Personal information
- Full name: Samuel Mai Seghers
- Nickname: MaiMai
- Nationality: Papua New Guinea
- Born: 12 September 1994 (age 31) Papua New Guinea
- Height: 1.90 m (6 ft 3 in)
- Weight: 83 kg (183 lb)

Sport
- Sport: Swimming
- Strokes: Freestyle, Butterfly
- Club: Acacia Bayside /Boroko Swim club

Medal record
South Pacific Games
| Gold medal – first place | 2015 Port Moresby | 4×50 m mixed freestyle |
| Silver medal – second place | 2015 Port Moresby | 100 m butterfly |
| Silver medal – second place | 2015 Port Moresby | 4×100 m medley |
| Silver medal – second place | 2015 Port Moresby | 4×50 m mixed medley |
| Bronze medal – third place | 2015 Port Moresby | 4×100 m freestyle |
| Bronze medal – third place | 2015 Port Moresby | 4×200 m freestyle |
Oceania Championships
| Bronze medal – third place | 2016 Suva | 200 m freestyle |
| Bronze medal – third place | 2016 Suva | 4×100 m medley |
| Bronze medal – third place | 2016 Suva | 4×50 m mixed medley |

= Samuel Seghers =

Papua New Guinean swimmer

Samuel Seghers (born 12 September 1994) is a Papua New Guinean swimmer.
Samuel trained under Shaun Crow at Acacia Bayside and late Rackely Hibiscus.
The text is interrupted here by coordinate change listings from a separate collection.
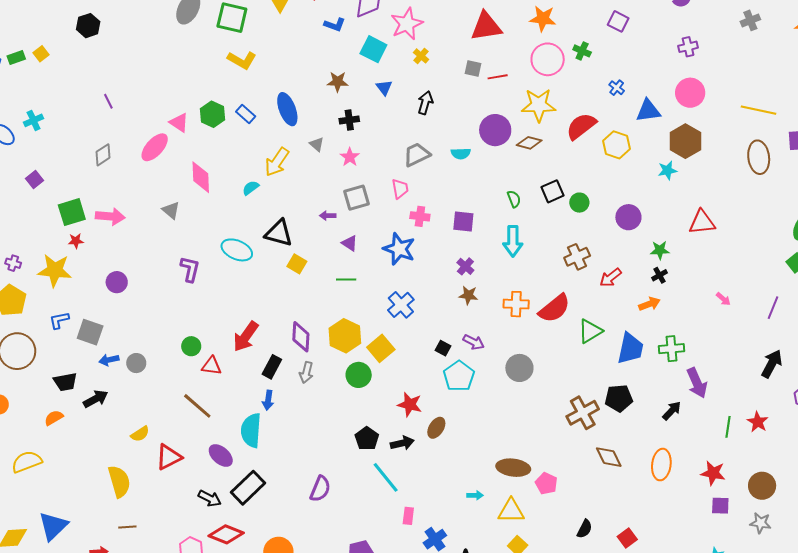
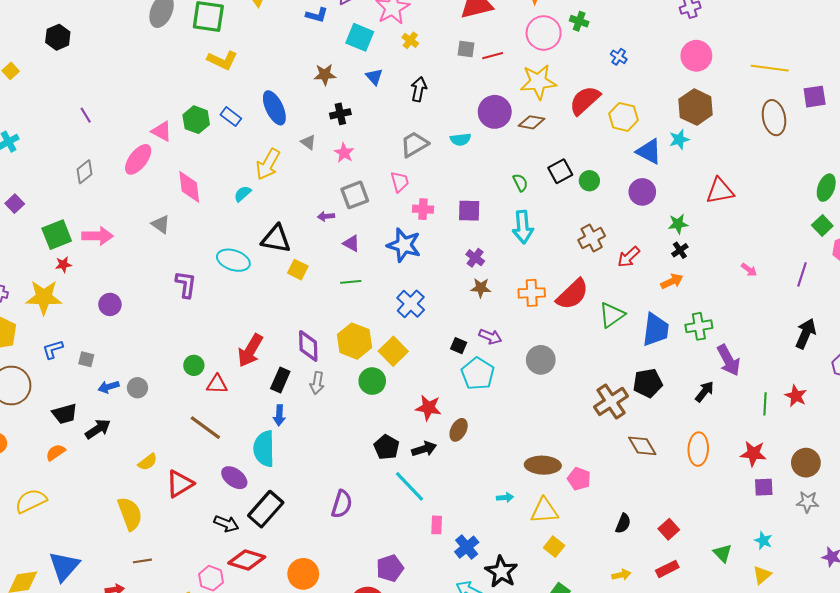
blue triangle: (648, 111) -> (649, 151), moved, turned 40
gray square: (90, 332) -> (86, 359), size x0.6

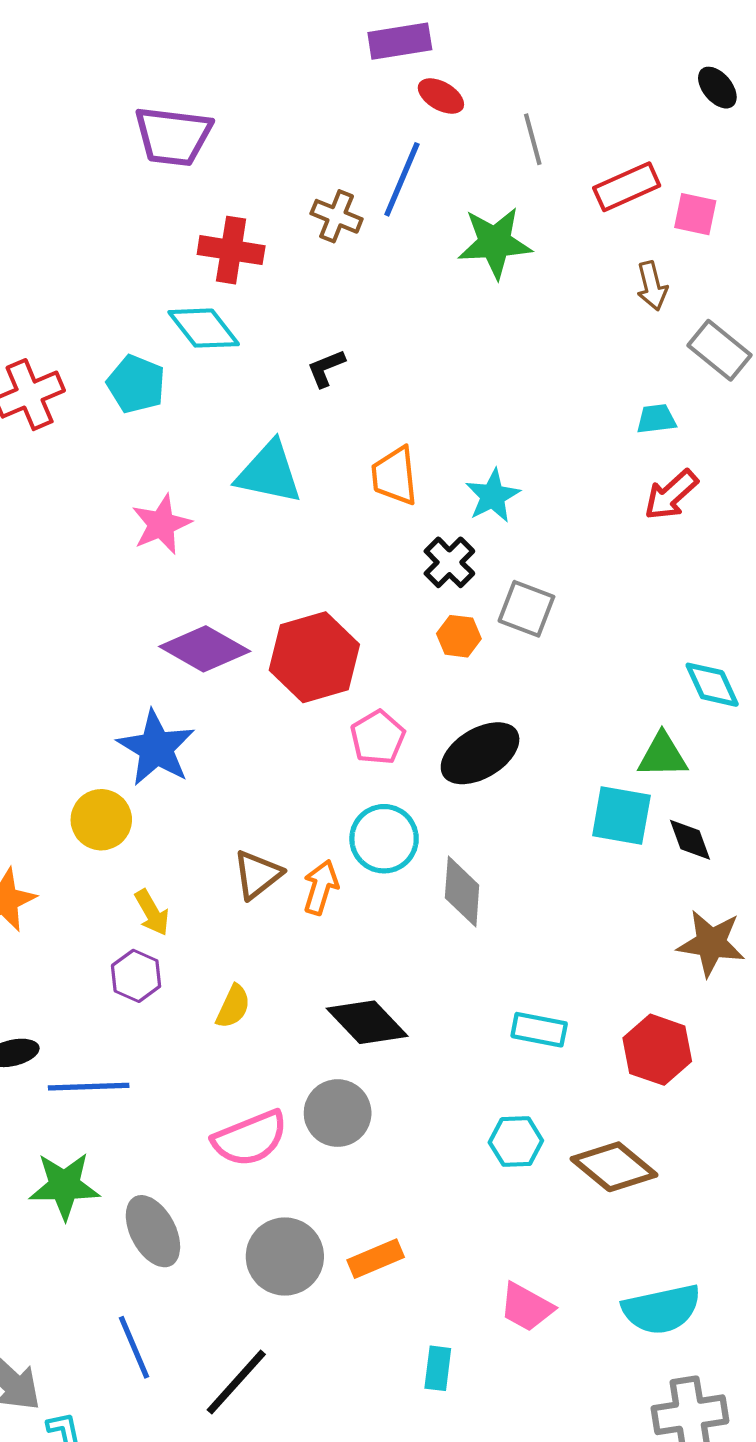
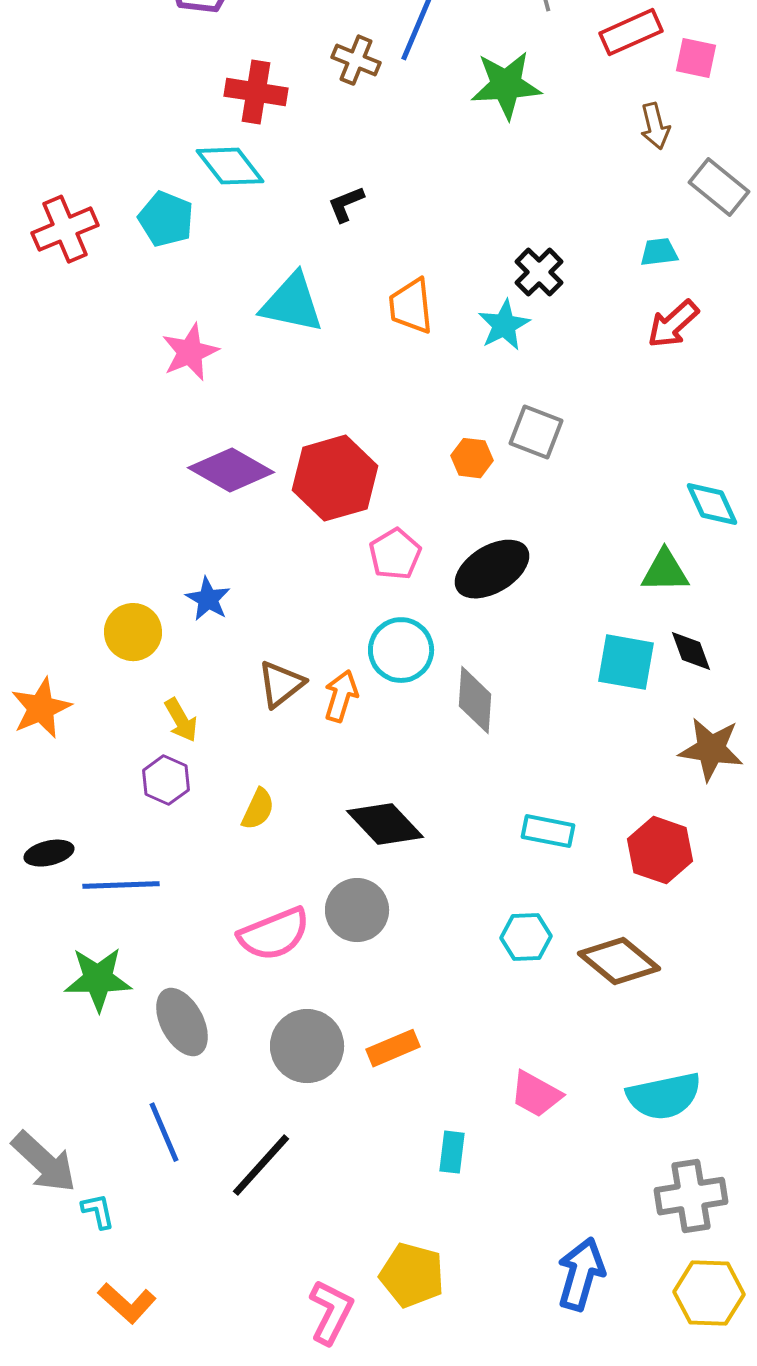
black cross: (449, 562) -> (539, 272), moved
blue star: (156, 748) -> (208, 599), moved, size x0.6
cyan square: (621, 816) -> (626, 662), moved

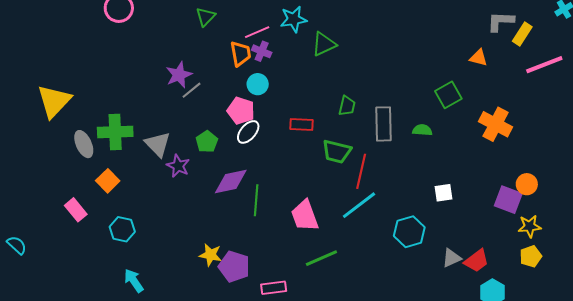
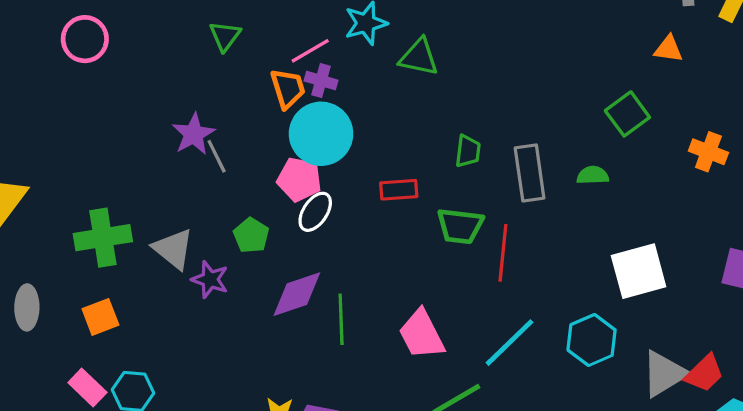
green triangle: (324, 44) -> (419, 57), turned 44
cyan circle: (258, 84) -> (321, 134), size x1.8
gray line: (191, 90) -> (217, 156), turned -70
orange cross: (496, 124) -> (708, 152), size x0.7
gray ellipse: (84, 144) -> (27, 307), moved, turned 32
orange square: (108, 181) -> (100, 317), turned 30
white square: (443, 193) -> (639, 271), size x1.8
cyan line: (359, 205) -> (509, 343), moved
pink rectangle: (76, 210) -> (87, 387), moved
gray triangle: (452, 258) -> (664, 374), size x1.5

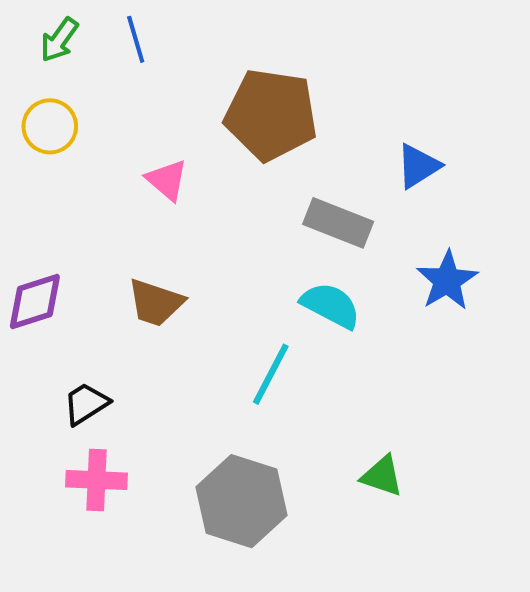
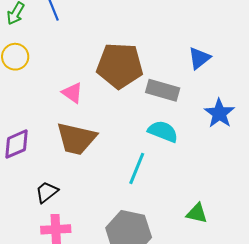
brown pentagon: (271, 115) -> (120, 66), moved
pink triangle: (167, 180) -> (72, 93), moved
brown trapezoid: (156, 303) -> (76, 139), size x1.4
He made his major debut for Papua New Guinea at the 2015 Pacific Games and later traveled to Kazan, Russia for the 2015 World Aquatics Championships.
other notable competitions include 2016 Fina World Championships (Canada), 2018 Commonwealth Games (Gold Coast), 2018 Fina World Championships (Doha), 2019 Pacific Games (Samoa), 2019 World Championships (South Korea).